BARNESVILLE- Village officials in Barnesville on Monday set the record straight regarding a proposed plan to allow the East Ohio Regional Industial Park on Ohio 800 to accept gas drilling waste products.
Barnesville Village Council hosted a town meeting Monday night regarding the project which has been approved by the Belmont County Port Authority Board of Trustees, which oversees the park.
However, public opposition built when residents thought fracking waste would be dumped there. Council called the meeting to present facts about the project and dispel misinformation and rumors circulating on social media.
A company from Columbus, EnerGreen360 has developed a technique to clean and solidify top hole drill cuttings from gas wells. There is no fracking waste involved; the material is the "dirt" from the drilling process, which may have trace amounts of refined oil-based substances (ROBS) only from the drill bit.
Rob Smith, president of EnerGreen360, gave an overview of their status.
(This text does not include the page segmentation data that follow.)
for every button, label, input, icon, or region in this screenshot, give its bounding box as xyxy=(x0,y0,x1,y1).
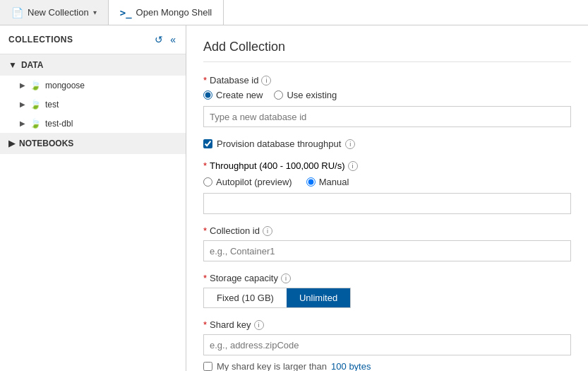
test-chevron-icon xyxy=(20,100,25,108)
collections-header-label: COLLECTIONS xyxy=(8,35,73,45)
use-existing-radio[interactable] xyxy=(274,90,283,100)
collapse-icon: « xyxy=(170,34,176,45)
database-id-group: * Database id i Create new Use existing xyxy=(203,75,571,127)
throughput-group: * Throughput (400 - 100,000 RU/s) i Auto… xyxy=(203,160,571,214)
testdbl-db-icon: 🍃 xyxy=(30,118,41,129)
use-existing-option[interactable]: Use existing xyxy=(274,90,337,100)
list-item[interactable]: 🍃 test-dbl xyxy=(0,114,186,133)
sidebar-actions: ↺ « xyxy=(153,33,177,47)
fixed-storage-button[interactable]: Fixed (10 GB) xyxy=(204,288,287,307)
manual-option[interactable]: Manual xyxy=(306,177,349,187)
shard-key-input[interactable] xyxy=(203,334,571,355)
data-chevron-icon xyxy=(8,60,17,70)
autopilot-option[interactable]: Autopilot (preview) xyxy=(203,177,292,187)
throughput-label: * Throughput (400 - 100,000 RU/s) i xyxy=(203,160,571,171)
tree-section: DATA 🍃 mongoose 🍃 test 🍃 test-dbl xyxy=(0,54,186,154)
database-id-label: * Database id i xyxy=(203,75,571,86)
shard-note: My shard key is larger than 100 bytes xyxy=(203,361,571,371)
create-new-radio[interactable] xyxy=(203,90,212,100)
unlimited-storage-button[interactable]: Unlimited xyxy=(287,288,350,307)
mongoose-label: mongoose xyxy=(45,81,85,90)
provision-label: Provision database throughput xyxy=(217,139,341,149)
mode-radio-group: Autopilot (preview) Manual xyxy=(203,177,571,187)
provision-info-icon[interactable]: i xyxy=(345,139,355,149)
storage-info-icon[interactable]: i xyxy=(281,273,291,283)
shard-size-checkbox[interactable] xyxy=(203,362,212,371)
test-label: test xyxy=(45,100,59,110)
autopilot-label: Autopilot (preview) xyxy=(216,177,292,187)
notebooks-group-label: NOTEBOOKS xyxy=(19,139,73,148)
refresh-button[interactable]: ↺ xyxy=(153,33,164,47)
database-id-info-icon[interactable]: i xyxy=(261,76,271,86)
data-group-label: DATA xyxy=(21,60,44,70)
open-shell-icon: >_ xyxy=(120,7,132,18)
collection-id-input[interactable] xyxy=(203,240,571,261)
collection-id-info-icon[interactable]: i xyxy=(263,226,272,236)
test-db-icon: 🍃 xyxy=(30,99,41,110)
notebooks-group-header[interactable]: NOTEBOOKS xyxy=(0,133,186,154)
new-collection-chevron-icon: ▾ xyxy=(93,8,97,16)
provision-checkbox-row: Provision database throughput i xyxy=(203,139,571,149)
shard-key-info-icon[interactable]: i xyxy=(254,320,264,330)
collection-id-group: * Collection id i xyxy=(203,225,571,261)
collection-id-label: * Collection id i xyxy=(203,225,571,236)
list-item[interactable]: 🍃 mongoose xyxy=(0,76,186,95)
use-existing-label: Use existing xyxy=(287,90,337,100)
new-collection-icon: 📄 xyxy=(11,7,23,18)
refresh-icon: ↺ xyxy=(155,34,163,45)
panel-title: Add Collection xyxy=(203,40,571,62)
notebooks-chevron-icon xyxy=(8,139,15,148)
testdbl-label: test-dbl xyxy=(45,119,73,129)
toolbar: 📄 New Collection ▾ >_ Open Mongo Shell xyxy=(0,0,588,25)
new-collection-button[interactable]: 📄 New Collection ▾ xyxy=(0,0,109,25)
manual-radio[interactable] xyxy=(306,177,316,187)
manual-label: Manual xyxy=(319,177,349,187)
shard-key-label: * Shard key i xyxy=(203,319,571,330)
database-id-radio-group: Create new Use existing xyxy=(203,90,571,100)
open-shell-button[interactable]: >_ Open Mongo Shell xyxy=(109,0,224,25)
database-id-input[interactable] xyxy=(203,106,571,127)
testdbl-chevron-icon xyxy=(20,119,25,127)
create-new-label: Create new xyxy=(216,90,263,100)
mongoose-chevron-icon xyxy=(20,81,25,89)
open-shell-label: Open Mongo Shell xyxy=(136,7,212,18)
list-item[interactable]: 🍃 test xyxy=(0,95,186,114)
throughput-input[interactable]: 400 xyxy=(203,193,571,214)
data-group-header[interactable]: DATA xyxy=(0,54,186,76)
main-layout: COLLECTIONS ↺ « DATA 🍃 mongoose xyxy=(0,25,588,371)
provision-checkbox[interactable] xyxy=(203,139,212,148)
new-collection-label: New Collection xyxy=(28,7,89,18)
data-group-items: 🍃 mongoose 🍃 test 🍃 test-dbl xyxy=(0,76,186,133)
create-new-option[interactable]: Create new xyxy=(203,90,263,100)
storage-btn-group: Fixed (10 GB) Unlimited xyxy=(203,288,351,308)
collections-header: COLLECTIONS ↺ « xyxy=(0,25,186,54)
shard-note-prefix: My shard key is larger than xyxy=(217,361,327,371)
throughput-info-icon[interactable]: i xyxy=(348,161,358,171)
collapse-button[interactable]: « xyxy=(169,33,177,47)
shard-key-group: * Shard key i My shard key is larger tha… xyxy=(203,319,571,371)
shard-note-highlight: 100 bytes xyxy=(331,361,371,371)
right-panel: Add Collection * Database id i Create ne… xyxy=(186,25,588,371)
storage-capacity-group: * Storage capacity i Fixed (10 GB) Unlim… xyxy=(203,273,571,308)
mongoose-db-icon: 🍃 xyxy=(30,80,41,90)
autopilot-radio[interactable] xyxy=(203,177,212,187)
storage-capacity-label: * Storage capacity i xyxy=(203,273,571,283)
sidebar: COLLECTIONS ↺ « DATA 🍃 mongoose xyxy=(0,25,186,371)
The company attended at least three Port Authority board meetings to present the plans and process. EnerGreen360 will be taking the "top hole" cuttings which include naturally occurring radioactive materials (NORM.) In many cases the material is deposited back onto the drill site, but it is also used to build roads and construct drill pads. EnerGreen360 would be cleaning the material and treating it with Portland cement to level areas in the park for buildings.
Their Ohio Department of Natural Resources permit has been approved, and they are, according to Smith, about two weeks from submitting their Ohio EPA permit application. EnerGreen360 hired a company to continue testing soil and ponds at the park, and they are in progress. The storm water management plan submitted to the OEPA was approved last week.
The lease agreement with the Port Authority, which was approved by the board but not signed, takes additional precautions for monitoring radiation levels by implementing testing by both EnerGreen360 and the Port Authority at EnerGreen360's expense. Smith added that current regulations allow EnerGreen360 to use the drill cuttings without treating them, but the company is going "above and beyond."
During a question and answer session, one Barnesville resident asked Smith about where the processed drill cuttings are used. Smith responded that a company called Clean Earth has been using material which is not treated as thoroughly for projects in Pennsylvania. Butler noted that the OEPA granted an application for a similar project in Columbus, and they took one year to review the proposal and application.
He said that there is no guarantee that
EnerGreen360's proposal would be granted because each application is
studied and evaluated based on its own process and reuse.
"It's good to see citizens come out and want to learn more about
this," Butler added. "We don't want people put at higher risk."
Barnesville councilman Scott Gallagher noted that they have been
trying to keep "a green belt" around the town to preserve water
sources, and, based on what he heard at the meeting, he is against
The Belmont County Commissioners also weighed in after the
presentations. Commissioner Matt Coffland said that a single
controversial project like this "is not worth upsetting residents."
Commissioner Ginny Favede noted that she asks herself what is best
for the community, adding that a project like this may not enhance
the industrial park for future tenants.
Commissioner Mark Thomas said, "The message we need to take away
tonight is that the board needs to look at all the information and
revisit the issue. We're all here as your representatives."